Gates is demographer-in-residence at the Williams Institute on Sexual Orientation Law and Public Policy, a think tank based at the University of California, Los Angeles. For the institute’s 10th anniversary this week, he took a scholarly stab at answering the question that has been debated, avoided, parsed and proven both insoluble and political since pioneering sex researcher Alfred Kinsey said in the 1940s that 10 percent of the men he surveyed were "predominantly homosexual."

Gates’ best estimate, derived from five studies that have asked subjects about their sexual orientation, is that the nation has about 4 million adults who identify as being gay or lesbian, representing 1.7 percent of the 18-and-over population.

That’s a much lower figure than the 3 to 5 percent that has been the conventional wisdom in the last two decades, based on other isolated studies and attempts to discredit Kinsey.

One reason, according to Gates, is that until recently, few surveys tried to differentiate respondents who identified as gay or lesbian from those who sometimes engaged in homosexual acts or were attracted to people of the same sex. All were lumped into the gay category.

"One of the major questions, when you think about how many (lesbian, gay, bisexual and transgender) people are there, is what do you mean by LGBT?" he said. "This shows there are pretty big differences between people who use the terms to label themselves versus sexual behavior or attraction."

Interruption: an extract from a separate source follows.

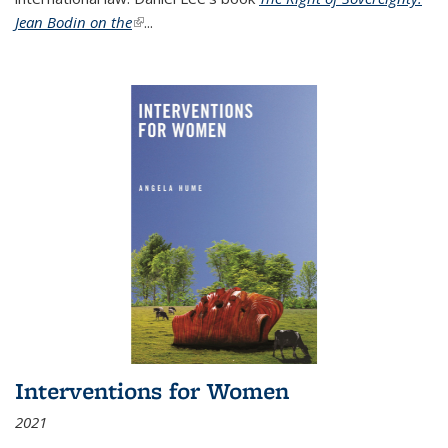
Jean Bodin on the
(link is external)
...
Interventions for Women
2021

Gates found, for example, that another 1.8 percent of the adult population, or a little more than 4 million Americans, identifies as bisexual, according to his research brief published Thursday by the Williams Institute.

He also estimated that 19 million people, or 8.2 percent of the population, have engaged in sex with a partner of the same sex. That includes all groups, such as gays, bisexuals and heterosexuals who have experimented with same-sex behavior.

Another two studies, conducted by state agencies in California and Massachusetts, yielded what Gates thinks is the first credible estimate of the nation’s transgender population. He puts it at about 700,000 adults, or 0.3 percent of the population.

Gates is the first to admit his figures are imprecise.

But because so few national population surveys have asked about sexual orientation and the ones that have were not conducted consistently over time, the data on which to base a firm conclusion does not exist, he said.

"Yes, this is a credible estimate, but I’m fine to have a debate with someone about whether I’m right or wrong," he said. "The academic side of me says everything comes with caveats. But there is a level of power associated with having a number that can move dialogues along and hopefully move things forward."

Government agencies and private researchers have been reluctant in the past to include questions about sexual orientation and gender identity in their surveys, deciding the issue was not worthy of inquiry or assuming participants would be reluctant to answer honestly.

Until recently, gay rights activists who feared that it would be used to discriminate against or to identify individuals, during the AIDS crisis, for example, also opposed divulging such information.

Brad Sears, the Williams Institute’s executive director, recalled Gates’ 2006 estimate, which was drawn from Census data on same-sex households and put the nation’s lesbian, gay and bisexual population at about 8.8 million. That news upset some gay people who found comfort in Kinsey’s 1-in-10 number, Sears said.

"There are a lot of great folks for whom that number may have personally been important in their coming-out process," Sears said. "It may be hard to let go. But with other populations of a similar size of 2 to 4 percent, we don’t question whether there are too many or too few."

Some advocates say they will still keep fighting for equality, regardless of the numbers.

Winnie Stachelberg, a senior vice president at the Center for American Progress who specializes in gay and lesbian issues, said advocates will keep arguing on behalf of gay-rights issues, including the military’s recently overturned ban on openly gay troops, because quality — not quantity — is what ultimately drives them.

"Repealing ‘don’t ask, don’t tell’ was in the interest of national security and the integrity of those serving — not about the actual numbers serving," said Stachelberg, who worked with Gates previously on a Census study of gay families.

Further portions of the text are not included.